» What to do: Every record needs to be repeated exactly; its pictures do not.

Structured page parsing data
»»

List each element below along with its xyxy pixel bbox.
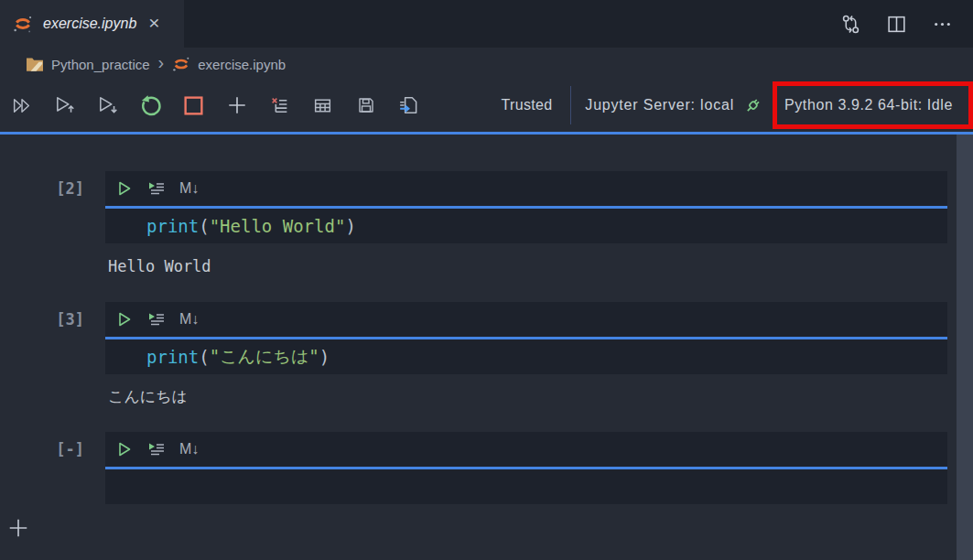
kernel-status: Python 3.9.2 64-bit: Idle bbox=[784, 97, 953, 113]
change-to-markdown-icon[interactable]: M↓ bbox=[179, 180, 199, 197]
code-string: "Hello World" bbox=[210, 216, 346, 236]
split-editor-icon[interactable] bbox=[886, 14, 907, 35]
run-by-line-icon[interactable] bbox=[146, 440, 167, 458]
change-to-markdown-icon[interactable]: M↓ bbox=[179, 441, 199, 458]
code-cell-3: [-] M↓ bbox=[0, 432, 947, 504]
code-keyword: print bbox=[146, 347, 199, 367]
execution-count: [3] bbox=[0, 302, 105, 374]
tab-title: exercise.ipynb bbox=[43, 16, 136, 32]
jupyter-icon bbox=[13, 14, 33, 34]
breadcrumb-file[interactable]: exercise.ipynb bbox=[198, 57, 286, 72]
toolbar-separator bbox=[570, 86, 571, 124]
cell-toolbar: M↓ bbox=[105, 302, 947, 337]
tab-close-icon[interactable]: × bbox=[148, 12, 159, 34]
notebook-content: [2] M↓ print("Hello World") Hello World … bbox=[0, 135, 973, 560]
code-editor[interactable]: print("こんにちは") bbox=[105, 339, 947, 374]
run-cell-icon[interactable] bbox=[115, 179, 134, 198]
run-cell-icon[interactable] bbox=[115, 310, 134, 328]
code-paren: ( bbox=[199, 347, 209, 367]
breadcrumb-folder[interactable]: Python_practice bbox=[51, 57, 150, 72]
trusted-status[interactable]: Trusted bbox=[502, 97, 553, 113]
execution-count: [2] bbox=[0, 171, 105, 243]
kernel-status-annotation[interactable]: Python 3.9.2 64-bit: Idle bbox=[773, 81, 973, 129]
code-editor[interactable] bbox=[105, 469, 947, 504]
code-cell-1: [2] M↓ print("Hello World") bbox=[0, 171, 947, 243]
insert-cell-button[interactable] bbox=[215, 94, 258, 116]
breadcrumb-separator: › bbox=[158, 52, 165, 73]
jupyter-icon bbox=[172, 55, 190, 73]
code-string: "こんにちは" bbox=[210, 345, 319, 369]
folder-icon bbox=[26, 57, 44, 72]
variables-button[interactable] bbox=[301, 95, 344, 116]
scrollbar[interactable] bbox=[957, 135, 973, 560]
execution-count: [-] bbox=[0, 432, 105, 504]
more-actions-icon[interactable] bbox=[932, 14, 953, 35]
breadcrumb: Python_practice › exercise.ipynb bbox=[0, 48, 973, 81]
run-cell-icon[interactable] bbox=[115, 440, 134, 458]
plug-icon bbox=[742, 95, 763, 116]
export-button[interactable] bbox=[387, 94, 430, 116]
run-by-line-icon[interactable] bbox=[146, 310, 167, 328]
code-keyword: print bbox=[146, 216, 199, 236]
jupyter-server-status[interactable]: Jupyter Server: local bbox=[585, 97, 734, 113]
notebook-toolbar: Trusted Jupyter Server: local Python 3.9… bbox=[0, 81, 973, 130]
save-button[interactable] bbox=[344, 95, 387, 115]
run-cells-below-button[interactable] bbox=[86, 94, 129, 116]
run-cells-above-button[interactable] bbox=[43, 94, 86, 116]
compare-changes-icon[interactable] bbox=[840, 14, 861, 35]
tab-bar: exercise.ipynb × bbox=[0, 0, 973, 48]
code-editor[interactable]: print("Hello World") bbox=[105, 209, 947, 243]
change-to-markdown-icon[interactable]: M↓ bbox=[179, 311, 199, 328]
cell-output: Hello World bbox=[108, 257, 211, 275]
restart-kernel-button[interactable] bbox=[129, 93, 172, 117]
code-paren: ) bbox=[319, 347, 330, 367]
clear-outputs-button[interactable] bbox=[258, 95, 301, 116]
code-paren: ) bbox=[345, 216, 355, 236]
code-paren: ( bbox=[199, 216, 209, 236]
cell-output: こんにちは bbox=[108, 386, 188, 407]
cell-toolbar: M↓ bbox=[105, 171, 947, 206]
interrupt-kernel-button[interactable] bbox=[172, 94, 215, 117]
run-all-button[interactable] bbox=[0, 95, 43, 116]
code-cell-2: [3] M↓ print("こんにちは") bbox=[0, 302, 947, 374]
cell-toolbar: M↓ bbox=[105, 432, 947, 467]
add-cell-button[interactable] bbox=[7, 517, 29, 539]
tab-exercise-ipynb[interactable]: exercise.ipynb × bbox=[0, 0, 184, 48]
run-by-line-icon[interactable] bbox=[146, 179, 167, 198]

««

» Task answer:
List each element below along with its xyxy pixel bbox.
kernel-status: Python 3.9.2 64-bit: Idle bbox=[784, 97, 953, 113]
change-to-markdown-icon[interactable]: M↓ bbox=[179, 180, 199, 197]
code-string: "Hello World" bbox=[210, 216, 346, 236]
split-editor-icon[interactable] bbox=[886, 14, 907, 35]
run-by-line-icon[interactable] bbox=[146, 440, 167, 458]
change-to-markdown-icon[interactable]: M↓ bbox=[179, 441, 199, 458]
code-cell-3: [-] M↓ bbox=[0, 432, 947, 504]
code-keyword: print bbox=[146, 347, 199, 367]
execution-count: [3] bbox=[0, 302, 105, 374]
tab-title: exercise.ipynb bbox=[43, 16, 136, 32]
jupyter-icon bbox=[13, 14, 33, 34]
breadcrumb-file[interactable]: exercise.ipynb bbox=[198, 57, 286, 72]
toolbar-separator bbox=[570, 86, 571, 124]
cell-toolbar: M↓ bbox=[105, 302, 947, 337]
tab-close-icon[interactable]: × bbox=[148, 12, 159, 34]
notebook-content: [2] M↓ print("Hello World") Hello World … bbox=[0, 135, 973, 560]
code-editor[interactable]: print("こんにちは") bbox=[105, 339, 947, 374]
run-cell-icon[interactable] bbox=[115, 179, 134, 198]
run-cell-icon[interactable] bbox=[115, 310, 134, 328]
code-paren: ( bbox=[199, 347, 209, 367]
breadcrumb-folder[interactable]: Python_practice bbox=[51, 57, 150, 72]
trusted-status[interactable]: Trusted bbox=[502, 97, 553, 113]
execution-count: [2] bbox=[0, 171, 105, 243]
kernel-status-annotation[interactable]: Python 3.9.2 64-bit: Idle bbox=[773, 81, 973, 129]
code-editor[interactable] bbox=[105, 469, 947, 504]
code-cell-1: [2] M↓ print("Hello World") bbox=[0, 171, 947, 243]
insert-cell-button[interactable] bbox=[215, 94, 258, 116]
breadcrumb-separator: › bbox=[158, 52, 165, 73]
jupyter-icon bbox=[172, 55, 190, 73]
code-string: "こんにちは" bbox=[210, 345, 319, 369]
folder-icon bbox=[26, 57, 44, 72]
variables-button[interactable] bbox=[301, 95, 344, 116]
scrollbar[interactable] bbox=[957, 135, 973, 560]
execution-count: [-] bbox=[0, 432, 105, 504]
more-actions-icon[interactable] bbox=[932, 14, 953, 35]
breadcrumb: Python_practice › exercise.ipynb bbox=[0, 48, 973, 81]
run-cell-icon[interactable] bbox=[115, 440, 134, 458]
plug-icon bbox=[742, 95, 763, 116]
export-button[interactable] bbox=[387, 94, 430, 116]
run-by-line-icon[interactable] bbox=[146, 310, 167, 328]
code-keyword: print bbox=[146, 216, 199, 236]
jupyter-server-status[interactable]: Jupyter Server: local bbox=[585, 97, 734, 113]
notebook-toolbar: Trusted Jupyter Server: local Python 3.9… bbox=[0, 81, 973, 130]
save-button[interactable] bbox=[344, 95, 387, 115]
run-cells-below-button[interactable] bbox=[86, 94, 129, 116]
run-cells-above-button[interactable] bbox=[43, 94, 86, 116]
compare-changes-icon[interactable] bbox=[840, 14, 861, 35]
tab-bar: exercise.ipynb × bbox=[0, 0, 973, 48]
code-editor[interactable]: print("Hello World") bbox=[105, 209, 947, 243]
change-to-markdown-icon[interactable]: M↓ bbox=[179, 311, 199, 328]
cell-output: Hello World bbox=[108, 257, 211, 275]
restart-kernel-button[interactable] bbox=[129, 93, 172, 117]
code-paren: ) bbox=[319, 347, 330, 367]
clear-outputs-button[interactable] bbox=[258, 95, 301, 116]
code-paren: ) bbox=[345, 216, 355, 236]
code-paren: ( bbox=[199, 216, 209, 236]
cell-output: こんにちは bbox=[108, 386, 188, 407]
cell-toolbar: M↓ bbox=[105, 171, 947, 206]
interrupt-kernel-button[interactable] bbox=[172, 94, 215, 117]
run-all-button[interactable] bbox=[0, 95, 43, 116]
code-cell-2: [3] M↓ print("こんにちは") bbox=[0, 302, 947, 374]
cell-toolbar: M↓ bbox=[105, 432, 947, 467]
add-cell-button[interactable] bbox=[7, 517, 29, 539]
tab-exercise-ipynb[interactable]: exercise.ipynb × bbox=[0, 0, 184, 48]
run-by-line-icon[interactable] bbox=[146, 179, 167, 198]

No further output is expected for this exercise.